Lo primero que hace un
Gobierno cuando decide entrar en guerra es solicitar al Parlamento
licencia para administrar libremente los recursos y darle a la guerra
prioridad absoluta. Los partidos socialistas se vieron entonces frente al
dilema de apoyar a sus gobiernos o reafirmar sus políticas pacifistas e
internacionalistas apoyadas en los análisis de Lenin, que las tildaba
de guerras interimperialistas, de división y repartición de las colonias
entre las potencias.
Colocados frente a
esta alternativa de sumarse a la guerra interimperialista (en que las
burguesías de cada país peleaban por sus colonias en contra de las de otros
países), movidos por el clima patriótico generado en cada país que va a la
guerra; o reafirmar el pacifismo, la mayoría de los países socialistas
optó por la primera opción.
Cada uno de los
partidos socialistas se alineó con la burguesía de su país y privilegió la
cuestión nacional en detrimento de la cuestión social, apoyando el
envío de sus pueblos —cuya masa mayoritaria estaba conformada por
trabajadores— a pelear en los campos de batalla contra los pueblos de los
otros países para defender los intereses de las clases dominantes de sus
países.
La minoría —entre
ellos Lenin, Rosa Luxemburgo y Trotsky—, manteniendo las tesis del pacificismo
y del internacionalismo, rompió con la Segunda Internacional.
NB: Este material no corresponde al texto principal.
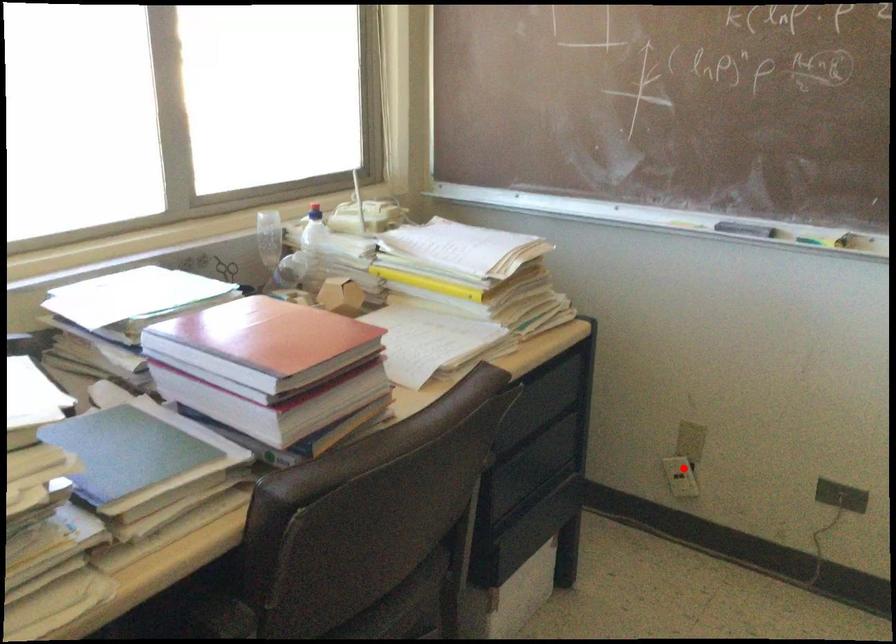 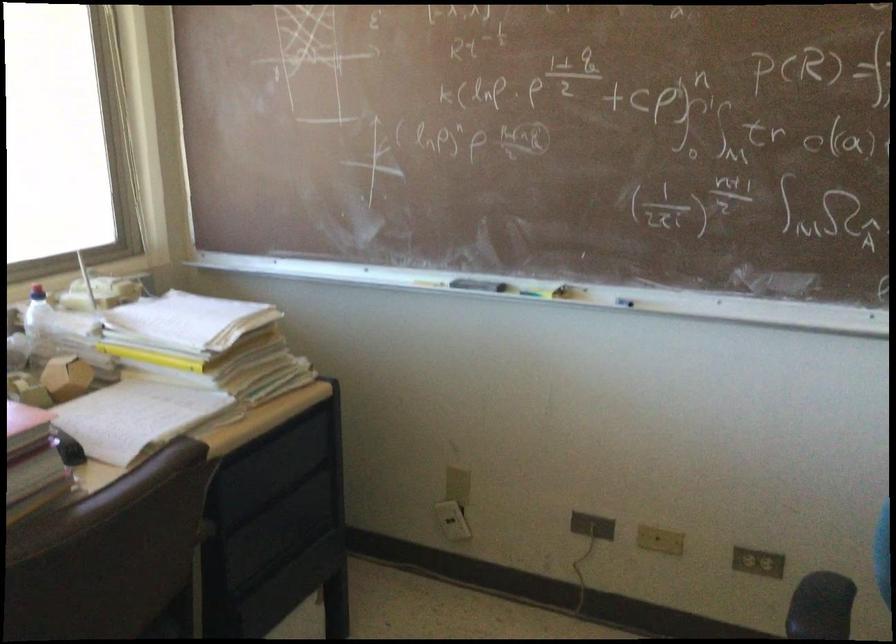 Where in the second image is the point corresponding to the highlighted location from the first image?

(452, 520)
Poco tiempo más
tarde se fundaría la Tercera. Reafirmaban así la tesis de Lenin de que, si
es cierto —como decían algunos dirigentes que se quedaron en la Segunda
Internacional— que nunca una revolución es tan difícil como en el comienzo de
una guerra (por el predominio del clima de unión patriótica), la
revolución nunca es tan posible como en el trascurso de una guerra (cuando
el pueblo se da cuenta de los sufrimientos que acarrea y del significado mismo
de la guerra).
Fue una fractura
traumática en la izquierda: generó la división entre la social democracia
—que apoyó a la guerra— y los comunistas—pacifistas, internacionalistas—.
Posteriormente, la ruptura fue asumiendo otro carácter: la social democracia
renunció al socialismo, optó por la democratización del capitalismo y
acusó a la URSS de totalitaria. Mientras, los comunistas asumieron a la URSS
como modelo y acusaron a la social democracia de haber abandonado el socialismo
y de haberse reconvertido al capitalismo.
Aquel
momento clave sirvió para definir las opciones entre la prioridad de la
cuestión nacional —bajo su forma chovinista— o la de la cuestión
social, es decir, del anticapitalismo. Fue un momento trágico para la
izquierda mundial: la mayoría de los partidos de izquierda se rindieron a la
guerra de sus élites dominantes y las dos corrientes siquiera
lograron unificarse en la lucha en contra del nazismo ascendiente pocos
años más tarde, cuando el caso de Alemania fue el más evidente.